Pymol Basic Tutorial

Alright CWRU students; today we will talk about installing PyMol and using it for some basic analysis of protein structure.

1) INSTALLATION

Firstly, download PyMol. CWRU has a subscription, so go to this link and read the license agreement. If you agree, press “I agree”. Then, enter your CWRU SSO info to be logged into the institutional software page. Hit any of the logos in the “PyMOL AxPyMOL v2.4” section (they all redirect to the same place).

As of 10/20/20, they do some weird web-store thing (never seen this before). You’ll have to add the version for whatever platform / OS you’re on, and hit add to cart, and then on the next pop up, hit “Check Out”. It’s confusing, but it’s all free, so this seems to just be a formality. You’ll get an email confirmation, but this email confirmation really doesn’t do much.

You will get to a screen that looks like this though:

First, while you’re still on the above screen, make sure you hit the “Important Notice” link. This will tell you the information you’ll need later for registering. The important notice screen will look like this (just without the blacked out parts).

Now that you know that info, go back to the previous screen (with the big “Download” button), add the version for the platform / OS you’re on, and hit download. You’ll then get to another screen where you’ll have to hit download again.

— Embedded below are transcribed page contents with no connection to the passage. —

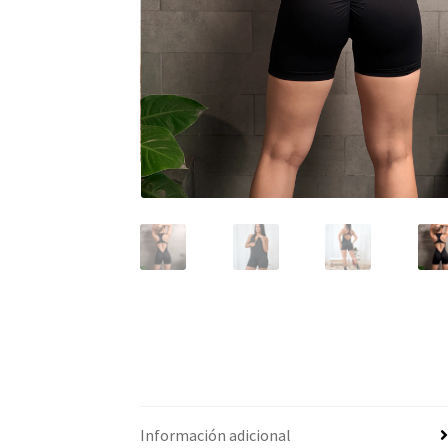
Información adicional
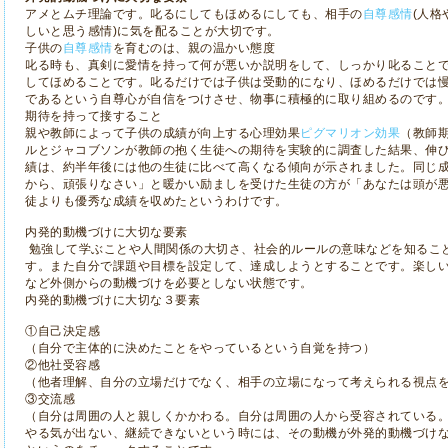
アメとムチ理論です。叱るにしてもほめるにしても、相手の
自尊感情
(人
しいと思う感情)に気を配ることが大切です。
子供の
自尊感情
を育むのは、親の温かい態度
叱る時も、真剣に愛情を持って何が悪いか説明をして、しっかり叱ること
してほめることです。叱るだけでは子供は受動的になり、ほめるだけでは
であるという自尊心が自信をつけさせ、物事に積極的に取り組めるのです
期待を持って接すること
親や教師によって子供の成績が向上する心理効果
ピグマリオン効果
（教師
ルとジャコブソンが教師の抱く生徒への期待を実験的に調査した結果、伸
績は、約半年後には他の生徒に比べて高くなる傾向が示されました。同じ
から、頑張りなさい」と暖かい励ましを受けた生徒の方が「あなたは頭が
徒よりも優秀な成績を収めたというわけです。
内発的動機づけに大切な要素
勉強して学ぶことや人間関係の大切さ、社会的ルールの意味などを知るこ
す。また自分で課題や目標を設定して、達成しようとすることです。楽し
など外側からの動機づけを必要としない状態です。
内発的動機づけに大切な３要素
①自己決定感
（自分で主体的に決めたことをやっているという自覚を持つ）
②他社受容感
（他者理解、自分の立場だけでなく、相手の立場になって考えられる視点
③交流感
（自分は周囲の人と親しくかかわる。自分は周囲の人から受容されている
やる気が出ない、継続できないという時には、その動機が外発的動機づけ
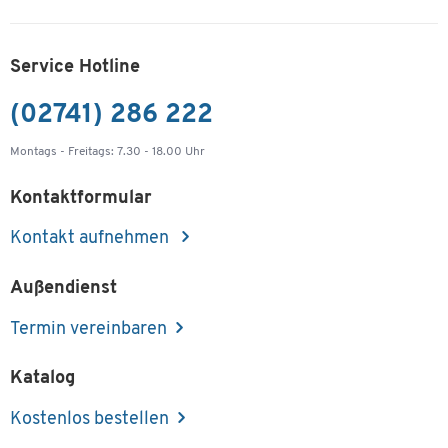
Service Hotline
(02741) 286 222
Montags - Freitags: 7.30 - 18.00 Uhr
Kontaktformular
Kontakt aufnehmen
Außendienst
Termin vereinbaren
Katalog
Kostenlos bestellen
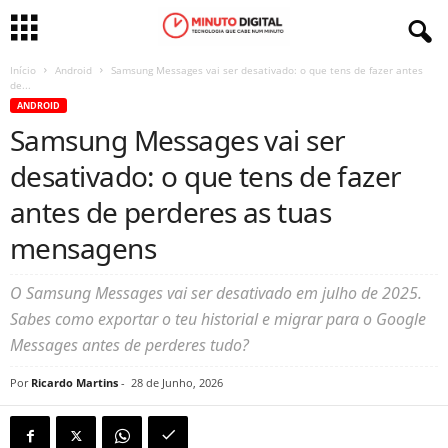
Início
Android
Samsung Messages vai ser desativado: o que tens de fazer antes
de...
ANDROID
Samsung Messages vai ser
desativado: o que tens de fazer
antes de perderes as tuas
mensagens
O Samsung Messages vai ser desativado em julho de 2025.
Sabes como exportar o teu historial e migrar para o Google
Messages antes de perderes tudo?
Por
Ricardo Martins
-
28 de Junho, 2026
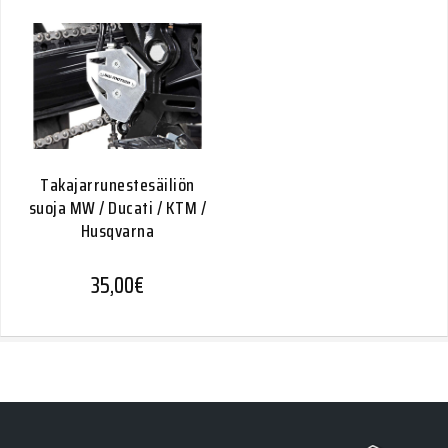
Takajarrunestesäiliön
suoja MW / Ducati / KTM /
Husqvarna
35,00
€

Now you’re on the registration screen. Type in the info from earlier, and type in your case email address. You’ll get an email to your school email address bringing you to the download link.

I whited out some of the token link, so you’ll have a link that looks much longer than above.

Follow that link and you’ll get to another page that looks like this:

Once you type in your case email address again, you should FINALLY get to the download page, which will look like this:

There’s the lot of links there, but the most important one is the very first link, under “Download PyMOL”. Hitting that should bring you to this page:

You’ll need to do two things here. First, before you forget, download the license file. This is the button on the bottom right. Following the instructions will allow you to download a “pymol-license.lic” file. I like to put it into the same Application folder, so it’s easy to find. As shown in the picture provided by the website, you’ll need this file when you first open up PyMol on your computer.

Next, download the program itself, based on your platform (again, I’m on a Mac). Once downloaded, follow the steps for installing Pymol (for macs, it’s opening up the disk image, and then dragging the Pymol application into your computer Application folder). Double click to open the program, and it will ask about activation. Click the “Browse for License File” button and select that license file you recently downloaded. Voila!, you have successfully navigated the gauntlet of website complexity to achieve your goal. A world of exploring protein structures awaits.

2) USAGE

Now that it’s downloaded and properly linked to the license, you should get a nice blank screen like this.

I could explain what everything is, but it’s easier to just to get started. If you’re on an internet connection, the easiest way to load protein structures is to use the “fetch” command. Essentially 99% of the protein structures you’ll ever want to see will be deposited at the RCSB Protein Data Bank. Go to that website, type in your favorite protein, and see what hits you have. For the purposes of today, I’ll just use a structure I’ve stared at many times over the last 5 years: that of the tumor suppressor protein PTEN. I have the code memorized, and it’s “1d5r”. So, type in “Fetch 1d5r” into either the bottom “PyMOL>_” prompt area, or in the top “PyMOL>” prompt area. Both spaces work / are largely redundant, although the top area actually records what your previous commands were, so I have a slight preference for this area. You should then now see the below protein pop up into your PyMol window.

From here, it’s easiest if you have a two button mouse connected. If you do, you can do a left-click hold and drag to flip the protein around. You can also do a right-click hold and drag to zoom in and out. And finally, you can also hold down either option or command (if you’re on a mac) and left click to actually move the entire molecule around on the screen. if you have a scroll wheel, you may notice that turning it makes part of the protein appear or disappear. This is called “clipping” and will be useful in certain cases where you need just the right picture of part of the protein, but we won’t be getting into this for today.

On the other hand, you may be using a laptop without a two-button mouse. While slightly less ideal, you can still do everything pretty easily as long as you go to the top menu-bar, click and over over “mouse” and click down on “1 Button Viewing Mode”. Now, if you go back to the Pymol window, you can still turn the object clicking and dragging on your trackpad, but you zoom by holding down control while clicking and dragging, and moving the entire molecule around (relative to your frame of view) by first holding down option before clicking and dragging.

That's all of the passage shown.